Software interrupt preemption problems
- Reply: Ryan Stone : "Re: Software interrupt preemption problems"
- Go to: [ bottom of page ] [ top of archives ] [ this month ]
Date: Tue, 28 Sep 2021 13:17:04 UTC
Hi,
We have encountered a problem with the netisr system
Context:
The used scheduler is ULE
We are using the netisr to poll packets on network cards: at each swi tick,
we poll a given number of packets from the card (16 for the moment) and
process them
We run a network trafic of 400k packets per second through the machine and
the network card does have 4096 packets in the buffer (around 10 ms of traffic)
the sysctl kern.hz is set to 8000
the sysctl kern.sched.preemption is set to 1
the PREEMPTION option is enabled
Problem:
When the netisr doesn't have any work to do, the idle thread wakes up and takes
the hand, allowing any userland process to execute
Then, a userland process takes the hand, but because of the priority lending
mechanism, the process might have taken the netisr priority when it was running
on another CPU while the netisr was running (i.e.: the userland process might
send some packets causing a concurrent lock access with the netisr)

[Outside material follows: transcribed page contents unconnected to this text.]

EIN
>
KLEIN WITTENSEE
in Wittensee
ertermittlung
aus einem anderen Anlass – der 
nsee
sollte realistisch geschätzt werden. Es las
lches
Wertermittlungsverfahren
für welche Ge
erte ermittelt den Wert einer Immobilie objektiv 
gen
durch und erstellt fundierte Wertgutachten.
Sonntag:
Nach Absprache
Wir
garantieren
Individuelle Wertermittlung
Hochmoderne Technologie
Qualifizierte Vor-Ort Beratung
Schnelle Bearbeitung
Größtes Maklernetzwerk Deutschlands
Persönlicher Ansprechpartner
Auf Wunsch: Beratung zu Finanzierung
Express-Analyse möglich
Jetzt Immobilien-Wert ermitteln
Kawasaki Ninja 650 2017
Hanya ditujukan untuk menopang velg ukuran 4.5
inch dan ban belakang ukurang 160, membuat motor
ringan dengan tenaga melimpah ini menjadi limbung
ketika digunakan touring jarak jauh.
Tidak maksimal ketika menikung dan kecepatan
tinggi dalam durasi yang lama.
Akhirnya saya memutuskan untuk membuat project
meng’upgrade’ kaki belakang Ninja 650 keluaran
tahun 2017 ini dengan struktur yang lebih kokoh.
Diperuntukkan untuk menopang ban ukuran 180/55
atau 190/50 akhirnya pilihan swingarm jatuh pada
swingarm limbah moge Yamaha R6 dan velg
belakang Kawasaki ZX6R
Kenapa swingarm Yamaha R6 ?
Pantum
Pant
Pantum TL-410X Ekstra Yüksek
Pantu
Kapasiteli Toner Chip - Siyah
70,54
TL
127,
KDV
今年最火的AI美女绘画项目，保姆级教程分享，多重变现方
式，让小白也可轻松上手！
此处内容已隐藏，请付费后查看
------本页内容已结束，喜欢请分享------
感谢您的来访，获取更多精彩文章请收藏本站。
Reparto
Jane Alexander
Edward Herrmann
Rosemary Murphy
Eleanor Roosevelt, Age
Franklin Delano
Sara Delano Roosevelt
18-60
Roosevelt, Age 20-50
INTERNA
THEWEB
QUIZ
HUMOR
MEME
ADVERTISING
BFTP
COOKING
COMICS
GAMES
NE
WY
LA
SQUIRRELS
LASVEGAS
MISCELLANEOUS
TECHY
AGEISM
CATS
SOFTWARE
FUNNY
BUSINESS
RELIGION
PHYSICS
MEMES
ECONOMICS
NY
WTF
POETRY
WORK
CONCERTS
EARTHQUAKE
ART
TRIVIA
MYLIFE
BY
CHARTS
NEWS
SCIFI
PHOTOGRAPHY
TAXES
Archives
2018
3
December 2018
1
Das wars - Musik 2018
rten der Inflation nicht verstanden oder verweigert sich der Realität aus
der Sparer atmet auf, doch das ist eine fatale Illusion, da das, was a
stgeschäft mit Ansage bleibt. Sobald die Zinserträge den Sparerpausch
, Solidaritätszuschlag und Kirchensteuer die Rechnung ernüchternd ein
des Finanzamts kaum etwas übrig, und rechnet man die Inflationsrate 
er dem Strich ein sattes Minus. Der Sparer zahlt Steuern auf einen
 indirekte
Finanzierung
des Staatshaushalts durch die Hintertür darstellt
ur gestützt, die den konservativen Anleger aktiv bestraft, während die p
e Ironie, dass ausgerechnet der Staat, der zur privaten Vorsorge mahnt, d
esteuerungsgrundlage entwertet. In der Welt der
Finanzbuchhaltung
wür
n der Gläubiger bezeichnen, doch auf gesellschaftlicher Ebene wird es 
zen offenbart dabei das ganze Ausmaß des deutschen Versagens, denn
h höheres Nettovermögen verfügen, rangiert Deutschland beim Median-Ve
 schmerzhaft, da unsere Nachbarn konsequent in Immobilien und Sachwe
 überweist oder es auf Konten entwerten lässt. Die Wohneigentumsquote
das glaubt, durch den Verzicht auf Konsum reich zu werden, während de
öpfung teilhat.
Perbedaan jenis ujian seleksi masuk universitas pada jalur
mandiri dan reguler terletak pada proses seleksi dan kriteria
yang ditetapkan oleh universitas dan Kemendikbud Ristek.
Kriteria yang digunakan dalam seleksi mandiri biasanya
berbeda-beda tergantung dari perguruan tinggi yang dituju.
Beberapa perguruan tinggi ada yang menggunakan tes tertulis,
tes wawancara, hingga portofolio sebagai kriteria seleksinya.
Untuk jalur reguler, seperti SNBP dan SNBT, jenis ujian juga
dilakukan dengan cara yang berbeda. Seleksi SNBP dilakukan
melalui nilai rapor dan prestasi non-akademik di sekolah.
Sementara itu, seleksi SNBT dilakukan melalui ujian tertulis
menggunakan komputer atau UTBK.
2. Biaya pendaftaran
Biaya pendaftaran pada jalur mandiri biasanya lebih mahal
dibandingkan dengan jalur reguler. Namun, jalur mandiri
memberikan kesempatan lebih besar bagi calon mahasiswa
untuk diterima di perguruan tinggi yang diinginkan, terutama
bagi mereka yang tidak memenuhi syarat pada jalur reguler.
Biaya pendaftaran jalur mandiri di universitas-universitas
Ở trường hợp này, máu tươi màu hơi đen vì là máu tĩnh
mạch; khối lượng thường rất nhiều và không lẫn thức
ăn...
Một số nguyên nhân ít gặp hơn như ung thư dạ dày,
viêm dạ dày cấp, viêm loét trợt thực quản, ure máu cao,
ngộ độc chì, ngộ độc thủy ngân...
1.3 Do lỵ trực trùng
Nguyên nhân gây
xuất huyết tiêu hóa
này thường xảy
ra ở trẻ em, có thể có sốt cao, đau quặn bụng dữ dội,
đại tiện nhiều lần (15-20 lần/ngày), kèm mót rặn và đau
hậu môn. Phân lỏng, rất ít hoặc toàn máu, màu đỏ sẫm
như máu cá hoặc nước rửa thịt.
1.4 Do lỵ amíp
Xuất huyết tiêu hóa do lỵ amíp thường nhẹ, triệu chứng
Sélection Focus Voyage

The problem appears on the next hz tick: the netisr asks for a schedule but
because the current process "stole" the priority, the netisr can't preempt
the process, and because the preemption isn't reevaluated until the userland
process does a sysctl or the scheduler time slice has ended, the userland
might keep the hand for a long time (a few tens of thousands of milliseconds
until the time slice end), causing buffer exhaustion on the network card
We added some debug with KTR and saw that the userland process loses his priority
escalation after a while (a few hz ticks), making the netisr process the highest
priority of the run queue, but because the scheduler doesn't reevaluate the
preemption, the netisr doesn't preempt the userland process
Fix proposal:
We patched kern_intr to force the scheduler to reevalute the preemption when the
swi should have asked for a schedule but is already in the run queue
static int
intr_event_schedule_thread(struct intr_event *ie, struct trapframe *frame)
{
struct intr_entropy entropy;
struct intr_thread *it;
struct thread *td;
struct thread *ctd;
/*
* If no ithread or no handlers, then we have a stray interrupt.
*/
if (ie == NULL || CK_SLIST_EMPTY(&ie->ie_handlers) ||
ie->ie_thread == NULL)
return (EINVAL);
ctd = curthread;
it = ie->ie_thread;
td = it->it_thread;
/*
* If any of the handlers for this ithread claim to be good
* sources of entropy, then gather some.
*/
if (ie->ie_hflags & IH_ENTROPY) {
entropy.event = (uintptr_t)ie;
entropy.td = ctd;
random_harvest_queue(&entropy, sizeof(entropy), RANDOM_INTERRUPT);
}
KASSERT(td->td_proc != NULL, ("ithread %s has no process", ie->ie_name));
/*
* Set it_need to tell the thread to keep running if it is already
* running. Then, lock the thread and see if we actually need to
* put it on the runqueue.
*
* Use store_rel to arrange that the store to ih_need in
* swi_sched() is before the store to it_need and prepare for
* transfer of this order to loads in the ithread.
*/
atomic_store_rel_int(&it->it_need, 1);
thread_lock(td);
if (TD_AWAITING_INTR(td)) {
#ifdef HWPMC_HOOKS
it->it_waiting = 0;
if (PMC_HOOK_INSTALLED_ANY())
PMC_SOFT_CALL_INTR_HLPR(schedule, frame);
#endif
CTR3(KTR_INTR, "%s: schedule pid %d (%s)", __func__, td->td_proc->p_pid,
td->td_name);
TD_CLR_IWAIT(td);
sched_add(td, SRQ_INTR);
} else {
#ifdef HWPMC_HOOKS
it->it_waiting++;
if (PMC_HOOK_INSTALLED_ANY() &&
(it->it_waiting >= intr_hwpmc_waiting_report_threshold))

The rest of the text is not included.